3

Let's say I have the following 2D array:

import numpy as np

np.random.seed(123)
a = np.random.randint(1, 6, size=(5, 3))

which produces:

In [371]: a
Out[371]:
array([[3, 5, 3],
       [2, 4, 3],
       [4, 2, 2],
       [1, 2, 2],
       [1, 1, 2]])

is there a more efficient (Numpy, Pandas, etc.) way to calculate a freuency of all pairs of numbers than the following solution?

from collections import Counter
from itertools import combinations

def pair_freq(a, sort=False, sort_axis=-1):
    a = np.asarray(a)
    if sort:
        a = np.sort(a, axis=sort_axis)
    res = Counter()
    for row in a:
        res.update(combinations(row, 2))
    return res

res = pair_freq(a)

to produce something like that:

In [38]: res
Out[38]:
Counter({(3, 5): 1,
         (3, 3): 1,
         (5, 3): 1,
         (2, 4): 1,
         (2, 3): 1,
         (4, 3): 1,
         (4, 2): 2,
         (2, 2): 2,
         (1, 2): 4,
         (1, 1): 1})

or:

In [39]: res.most_common()
Out[39]:
[((1, 2), 4),
 ((4, 2), 2),
 ((2, 2), 2),
 ((3, 5), 1),
 ((3, 3), 1),
 ((5, 3), 1),
 ((2, 4), 1),
 ((2, 3), 1),
 ((4, 3), 1),
 ((1, 1), 1)]

PS the resulting dataset might look differently - for example like a multi-index Pandas DataFrame or something else.
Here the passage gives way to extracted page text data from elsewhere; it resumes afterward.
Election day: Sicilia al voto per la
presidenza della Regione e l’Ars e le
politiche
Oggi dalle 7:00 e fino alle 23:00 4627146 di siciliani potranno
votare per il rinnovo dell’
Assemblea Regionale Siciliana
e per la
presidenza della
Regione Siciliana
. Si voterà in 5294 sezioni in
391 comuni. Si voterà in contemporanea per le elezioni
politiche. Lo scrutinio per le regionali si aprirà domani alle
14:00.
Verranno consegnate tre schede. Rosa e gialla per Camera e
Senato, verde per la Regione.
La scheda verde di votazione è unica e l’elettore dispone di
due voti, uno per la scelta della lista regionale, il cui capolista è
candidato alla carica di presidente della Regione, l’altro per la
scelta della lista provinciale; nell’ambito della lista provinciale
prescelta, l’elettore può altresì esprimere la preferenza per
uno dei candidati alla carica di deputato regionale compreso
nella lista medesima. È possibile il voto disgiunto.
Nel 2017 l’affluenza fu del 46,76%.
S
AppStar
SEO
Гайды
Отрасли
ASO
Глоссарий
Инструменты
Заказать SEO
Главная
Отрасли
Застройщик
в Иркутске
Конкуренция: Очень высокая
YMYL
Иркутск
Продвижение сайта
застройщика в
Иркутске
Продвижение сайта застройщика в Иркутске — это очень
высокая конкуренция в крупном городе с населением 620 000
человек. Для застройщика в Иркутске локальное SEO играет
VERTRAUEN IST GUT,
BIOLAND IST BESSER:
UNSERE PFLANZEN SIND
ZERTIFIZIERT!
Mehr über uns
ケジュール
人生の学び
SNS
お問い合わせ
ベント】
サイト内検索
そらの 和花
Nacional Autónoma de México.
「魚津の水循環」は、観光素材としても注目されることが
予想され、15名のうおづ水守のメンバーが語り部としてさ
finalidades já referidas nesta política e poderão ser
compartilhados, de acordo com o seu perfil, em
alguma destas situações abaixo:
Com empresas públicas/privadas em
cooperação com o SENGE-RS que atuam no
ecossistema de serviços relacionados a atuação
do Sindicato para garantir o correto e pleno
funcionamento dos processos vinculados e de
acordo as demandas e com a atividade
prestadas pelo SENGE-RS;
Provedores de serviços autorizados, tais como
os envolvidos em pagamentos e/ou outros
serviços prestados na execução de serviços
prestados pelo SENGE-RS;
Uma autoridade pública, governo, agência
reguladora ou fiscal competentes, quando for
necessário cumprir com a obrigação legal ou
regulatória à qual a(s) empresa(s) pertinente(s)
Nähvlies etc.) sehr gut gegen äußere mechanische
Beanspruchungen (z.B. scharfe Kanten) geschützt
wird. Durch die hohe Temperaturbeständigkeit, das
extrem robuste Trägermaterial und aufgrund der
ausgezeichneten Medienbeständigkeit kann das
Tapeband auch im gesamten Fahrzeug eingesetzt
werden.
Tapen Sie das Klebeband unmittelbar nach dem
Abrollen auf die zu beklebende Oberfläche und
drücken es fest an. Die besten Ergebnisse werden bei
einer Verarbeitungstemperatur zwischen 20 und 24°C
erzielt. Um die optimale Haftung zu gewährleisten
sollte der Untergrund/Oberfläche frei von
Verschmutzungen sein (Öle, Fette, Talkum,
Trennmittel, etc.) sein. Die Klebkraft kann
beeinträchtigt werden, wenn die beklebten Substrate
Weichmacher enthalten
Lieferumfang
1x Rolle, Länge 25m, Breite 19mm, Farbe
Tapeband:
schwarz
I was trying to increase the dimensionality of the a array and to use np.isin() together with the a list of a combinations of all pairs, but I still couldn't get rid of a loop.

UPDATE:

(a) Are you interested only in the frequency of combinations of 2 numbers (and not interested in frequency of combinations of 3 numbers)?

yes, i'm interested in combinations of pairs (2 numbers) only

(b) Do you want to consider (3,5) as distinct from (5,3) or do you want to consider them as two occurrences of the same thing?

actually both approaches are fine - I can always sort my array beforehand if I need:

a = np.sort(a, axis=1)

UPDATE2:

Do you want the distinction between (a,b) and (b,a) to happen only due to the source column of a and b, or even otherwise? Do understand this question, please consider three rows [[1,2,1], [3,1,2], [1,2,5]]. What do you think should be the output here? What should be the distinct 2-tuples and what should be their frequencies?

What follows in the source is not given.